The presented concept for persisting cyber threat intelligence information in the STIX format fulfills therefore our requirement R1. This concept is the basis to support the Combination process as we interpret the STIX information stored in the CTI Vault to be explicit knowledge (Chen et al. 2009; Ackoff 1989).

Visualization design

The visual analytics component enables security experts to analyze, understand, and edit threat intelligence information. As described in Section 2.1, STIX is a powerful but text-intensive and semi-structured threat intelligence format. A single bundle can easily reach thousands of lines for complex incidents. This makes the documentation very hard to analyze and understand for security experts. This gets even worse when an expert appends information to the STIX file. In order to externalize domain knowledge, the complex structure of the format including all possible objects, relationships, their attributes, and allowed values for the attributes has to be known. To support the tasks of analyzing and enriching threat intelligence documented in STIX, we developed a visual analytics component on top of the previously introduced CTI vault.
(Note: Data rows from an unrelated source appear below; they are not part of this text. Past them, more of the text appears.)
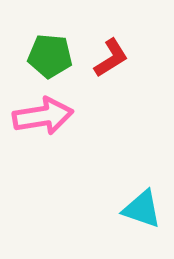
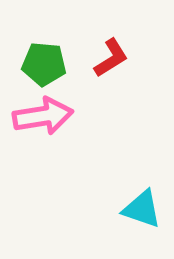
green pentagon: moved 6 px left, 8 px down
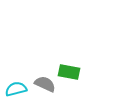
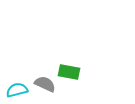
cyan semicircle: moved 1 px right, 1 px down
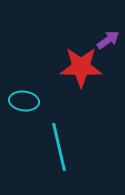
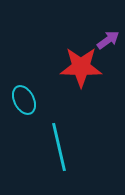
cyan ellipse: moved 1 px up; rotated 56 degrees clockwise
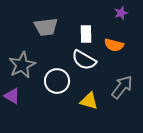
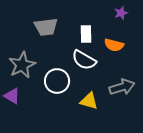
gray arrow: rotated 35 degrees clockwise
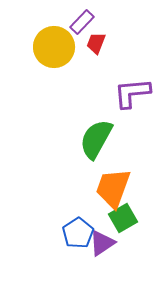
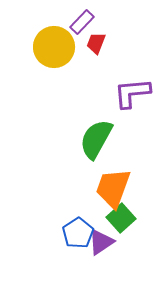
green square: moved 2 px left; rotated 12 degrees counterclockwise
purple triangle: moved 1 px left, 1 px up
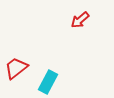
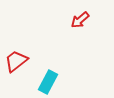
red trapezoid: moved 7 px up
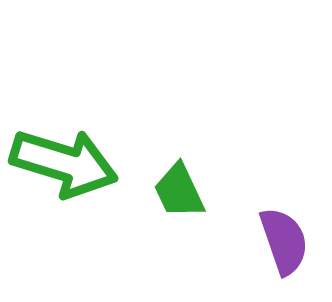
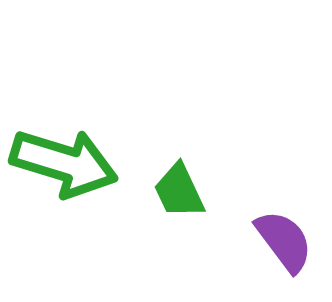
purple semicircle: rotated 18 degrees counterclockwise
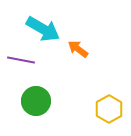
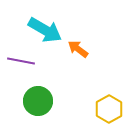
cyan arrow: moved 2 px right, 1 px down
purple line: moved 1 px down
green circle: moved 2 px right
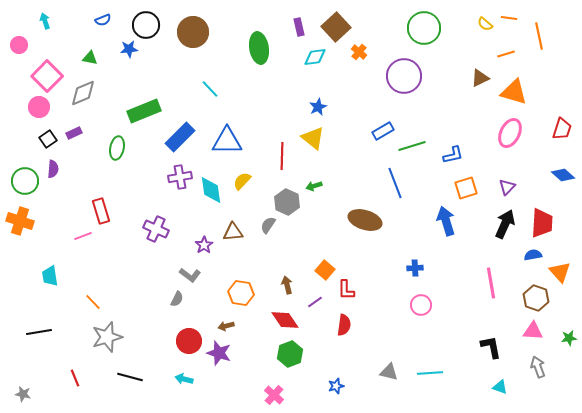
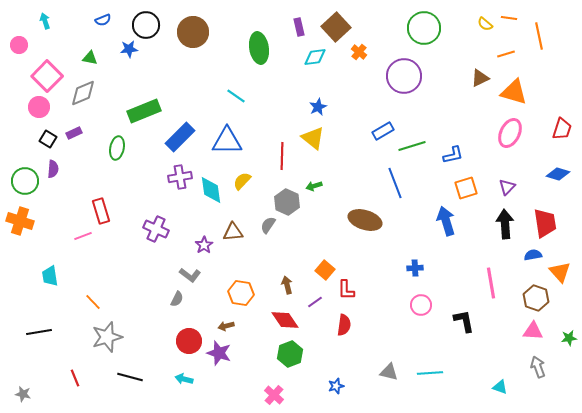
cyan line at (210, 89): moved 26 px right, 7 px down; rotated 12 degrees counterclockwise
black square at (48, 139): rotated 24 degrees counterclockwise
blue diamond at (563, 175): moved 5 px left, 1 px up; rotated 25 degrees counterclockwise
red trapezoid at (542, 223): moved 3 px right; rotated 12 degrees counterclockwise
black arrow at (505, 224): rotated 28 degrees counterclockwise
black L-shape at (491, 347): moved 27 px left, 26 px up
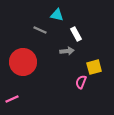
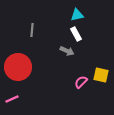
cyan triangle: moved 20 px right; rotated 24 degrees counterclockwise
gray line: moved 8 px left; rotated 72 degrees clockwise
gray arrow: rotated 32 degrees clockwise
red circle: moved 5 px left, 5 px down
yellow square: moved 7 px right, 8 px down; rotated 28 degrees clockwise
pink semicircle: rotated 24 degrees clockwise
Figure 2 shows the visualization component in the overall context of the system and defines the relations between KAVAS and security experts: the visualization uses the explicit knowledge stored in the CTI vault and maps this knowledge into an interactive view using the specification. The security experts can perceive the displayed knowledge to gain insight and situational awareness (Yen et al. 2014). At the same time they can use their operational knowledge to interact with the visualization in order to adjust the view specification or to enrich the information stored in the CTI vault.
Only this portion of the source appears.